The Battle of Chickamauga was big, it was a smashing Confederate victory, and it was fought in north Georgia! I begged to go, for a chance to see a real battlefield.

The problem is that “north Georgia” is a big place and, living in the mountains, it is not fast or easy to travel east-west. The few times I had been out that way—to Space Camp with my dad, or on church trips to camp—we had actually looped up into Tennessee to get to our destination. Places like Rome, Cartersville, or Chickamauga might as well have been on the moon. I don’t remember any specific answers I got from my questions about seeing Chickamauga, but the sense I remember is “We’ll see.” Meaning not for a long time, if ever.

But one person did promise me a visit: my granddad.

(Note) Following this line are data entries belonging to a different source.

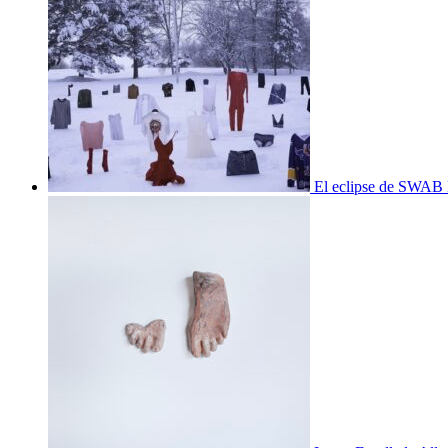
El eclipse de SWAB 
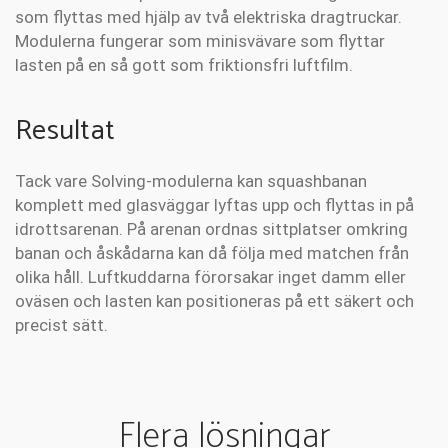
som flyttas med hjälp av två elektriska dragtruckar.
Modulerna fungerar som minisvävare som flyttar
lasten på en så gott som friktionsfri luftfilm.
Resultat
Tack vare Solving-modulerna kan squashbanan
komplett med glasväggar lyftas upp och flyttas in på
idrottsarenan. På arenan ordnas sittplatser omkring
banan och åskådarna kan då följa med matchen från
olika håll. Luftkuddarna förorsakar inget damm eller
oväsen och lasten kan positioneras på ett säkert och
precist sätt.
Flera lösningar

He was someone I could always talk to about my Civil War obsession. I barely remember any of those conversations, but I vividly recall him promising to take me to Chickamauga someday. The memory is still vivid because I could imagine the trip in one of his old trucks—the feel and smell of the seats, the road noise, the gas station snacks we’d certainly pick up (circus peanuts for him, Lance Gold-n-Chees for me), the talk with him we’d enjoy on the long drive.

We never got to make that trip, though. About that time, as I wrapped up elementary school and entered middle school, he was diagnosed with melanoma. He held on for a good while but, after Christmas 1997, declined quickly. He died March 13, 1998. 28 years ago today.

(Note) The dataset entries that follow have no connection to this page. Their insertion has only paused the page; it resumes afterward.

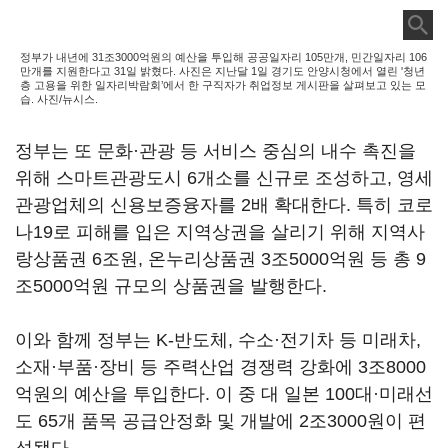
정부가 내년에 31조3000억원의 예산을 투입해 공공일자리 105만개, 민간일자리 106
만개를 지원한다고 31일 밝혔다. 사진은 지난달 1일 경기도 안양시청에서 열린 '청년
층 고용을 위한 일자리박람회’에서 한 구직자가 취업정보 게시판을 살펴보고 있는 모
습. 사진/뉴시스.
정부는 또 문화·관광 등 서비스 중심의 내수 촉진을
위해 스마트관광도시 6개소를 신규로 조성하고, 영세
관광업체의 신용보증융자를 2배 확대한다. 특히 코로
나19로 피해를 입은 지역상권을 살리기 위해 지역사
랑상품권 6조원, 온누리상품권 3조5000억원 등 총 9
조5000억원 규모의 상품권을 발행한다.
이와 함께 정부는 K-반도체, 수소·전기차 등 미래차,
소재·부품·장비 등 주력산업 경쟁력 강화에 3조8000
억원의 예산을 투입한다. 이 중 대 일본 100대·미래선
도 65개 품목 공급안정화 및 개발에 2조3000원이 편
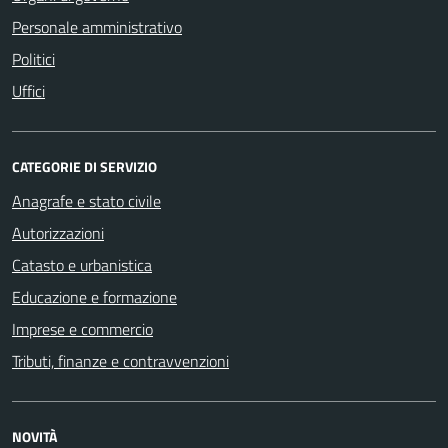
Personale amministrativo
Politici
Uffici
CATEGORIE DI SERVIZIO
Anagrafe e stato civile
Autorizzazioni
Catasto e urbanistica
Educazione e formazione
Imprese e commercio
Tributi, finanze e contravvenzioni
NOVITÀ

And five years ago today, on the 23rd anniversary of his death, I got to visit Chickamauga. I didn’t get to see the battlefield with him, but I did take my wife and three oldest kids, the dearest people in the world to me and the people I would most have liked him to meet. My oldest son, who was three and a half, at the time, is named after him.

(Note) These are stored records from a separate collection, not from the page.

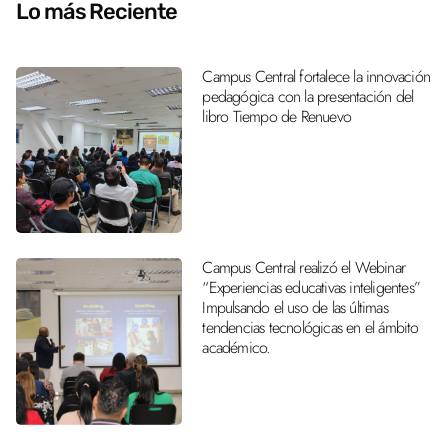
Lo más Reciente
Campus Central fortalece la innovación
pedagógica con la presentación del
libro Tiempo de Renuevo
Campus Central realizó el Webinar
“Experiencias educativas inteligentes”
Impulsando el uso de las últimas
tendencias tecnológicas en el ámbito
académico.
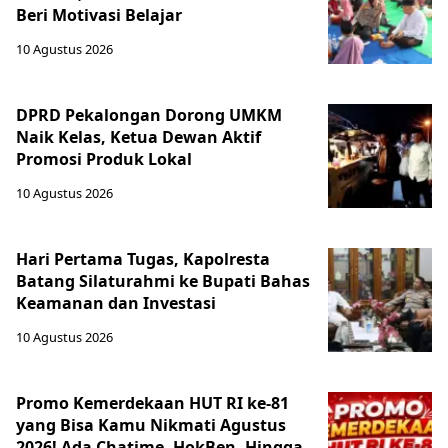
Beri Motivasi Belajar
10 Agustus 2026
DPRD Pekalongan Dorong UMKM
Naik Kelas, Ketua Dewan Aktif
Promosi Produk Lokal
10 Agustus 2026
Hari Pertama Tugas, Kapolresta
Batang Silaturahmi ke Bupati Bahas
Keamanan dan Investasi
10 Agustus 2026
Promo Kemerdekaan HUT RI ke-81
yang Bisa Kamu Nikmati Agustus
2026! Ada Chatime, HokBen, Hingga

That trip to Chattanooga, with its loop down to Chickamauga and Rock City—more on that in another five years, maybe—was a good trip all-around, but the best moment came there on the battlefield. We stopped the car to see the monument to my homestate. Georgia monuments on a lot of Eastern Theatre battlefields are pretty modest, usually a square granite column with the state seal. The one at Chickamauga, though, is a monument—almost ninety feet tall, surmounted by a bronze flagbearer and with lower pedestals commemorating Georgia’s infantry, cavalry, and artillerymen. It’s beautiful.

We got out of the car and the kids, with no idea yet of how much this visit, here, with them, meant to me, charged across the field to get a closer look. As I followed with Sarah and our youngest, my heart swelled, and I said a prayer of thanks: for them, for my homestate, that we could make this trip, and most of all for my granddad.

23 years is a long time, but it was worth the wait.